FIG. 4 is a diagram illustrating an example of a conventional high frequency transistor.

[Explanation of symbols]

 DESCRIPTION OF SYMBOLS 1 ... N-type semiconductor substrate (base), 2 ... N-type epitaxial layer, 3 ... Insulating film including field insulating film, 4 ... Graft base layer, 6 ... Base layer, 7, 8, 11 ... Insulating film, 9 ... Emitter Layer, 10, 10a, 10b ... Polycrystalline silicon film, 12a, 12c ... Electrode wiring, 12b, 12d ... Bonding pad, 13 ... Collector electrode, 14 ... Wire.

Claims (2)

[Claims] 1. A semiconductor substrate acting as a collector, a first insulating film including a field insulating film provided on the semiconductor substrate, and a surface region of the semiconductor substrate other than a region where the first insulating film is provided.

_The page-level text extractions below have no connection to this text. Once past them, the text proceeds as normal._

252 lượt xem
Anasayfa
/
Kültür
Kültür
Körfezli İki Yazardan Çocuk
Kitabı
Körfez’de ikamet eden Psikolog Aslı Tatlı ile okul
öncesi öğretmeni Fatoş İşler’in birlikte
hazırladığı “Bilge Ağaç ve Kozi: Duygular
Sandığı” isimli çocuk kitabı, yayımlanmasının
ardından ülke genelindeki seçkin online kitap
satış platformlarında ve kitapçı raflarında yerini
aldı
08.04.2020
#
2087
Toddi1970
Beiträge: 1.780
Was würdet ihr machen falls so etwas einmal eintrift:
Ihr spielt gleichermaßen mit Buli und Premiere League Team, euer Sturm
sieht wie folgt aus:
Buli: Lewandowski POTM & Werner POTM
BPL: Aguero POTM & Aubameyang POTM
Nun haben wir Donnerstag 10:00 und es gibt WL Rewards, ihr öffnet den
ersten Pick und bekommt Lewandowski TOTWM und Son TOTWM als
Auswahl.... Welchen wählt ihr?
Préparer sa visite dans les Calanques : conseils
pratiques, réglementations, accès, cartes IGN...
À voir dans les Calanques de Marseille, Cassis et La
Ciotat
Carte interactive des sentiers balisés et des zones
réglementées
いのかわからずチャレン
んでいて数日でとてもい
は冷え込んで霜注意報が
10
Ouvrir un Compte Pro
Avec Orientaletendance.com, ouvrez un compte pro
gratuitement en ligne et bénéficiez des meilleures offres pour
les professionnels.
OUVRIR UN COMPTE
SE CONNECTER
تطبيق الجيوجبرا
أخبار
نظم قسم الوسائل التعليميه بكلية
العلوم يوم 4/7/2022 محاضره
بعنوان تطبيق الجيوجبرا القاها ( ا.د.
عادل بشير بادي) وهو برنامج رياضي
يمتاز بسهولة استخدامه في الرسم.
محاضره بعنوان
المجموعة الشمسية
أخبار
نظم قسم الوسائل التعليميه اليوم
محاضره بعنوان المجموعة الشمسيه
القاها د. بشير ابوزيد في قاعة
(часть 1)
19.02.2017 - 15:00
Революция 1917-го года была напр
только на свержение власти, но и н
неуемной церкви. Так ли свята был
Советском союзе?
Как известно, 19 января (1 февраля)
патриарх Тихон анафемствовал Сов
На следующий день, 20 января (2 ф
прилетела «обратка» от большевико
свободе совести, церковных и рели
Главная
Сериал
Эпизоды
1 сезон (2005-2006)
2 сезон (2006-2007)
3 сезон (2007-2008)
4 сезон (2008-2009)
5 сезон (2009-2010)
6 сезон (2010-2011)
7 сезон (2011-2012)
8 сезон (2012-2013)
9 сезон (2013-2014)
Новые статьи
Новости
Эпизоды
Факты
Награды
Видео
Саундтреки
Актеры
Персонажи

A base region provided on the first insulating film, an emitter region provided on a surface region of the base region, first and second polycrystalline silicon films formed on the first insulating film, and the first and second poly-silicon films. First and second metal films provided on the crystalline silicon film via a second insulating film and electrically connected to the base region and the emitter region, respectively, and connected to the first and second metal films, respectively. High-frequency transistor comprising: a first bonding wire and a second bonding wire. 2. A first conductivity type semiconductor substrate, a first conductivity type epitaxial layer formed on the semiconductor substrate, a field insulating film provided on the epitaxial layer, and a surface region of the epitaxial layer. A second semiconductor region of the first conductivity type, a second semiconductor region of the first conductivity type provided in a surface region of the first semiconductor region, a first semiconductor film formed on the field insulating film, A first metal film that is connected to the second polycrystalline silicon film and the surface of the first semiconductor region, and is provided so as to partially extend over the first polycrystalline silicon film through the first insulating film. A third polycrystalline silicon film connected to the surface of the second semiconductor region, and a second polycrystalline silicon film connected to the surface of the third polycrystalline silicon film, a part of which is interposed by a second insulating film. Provided to extend over the membrane A second metal film, first and second bonding wirings respectively connected to the first and second metal films, and a third metal film provided on the exposed surface of the semiconductor substrate. Characteristic high-frequency transistor.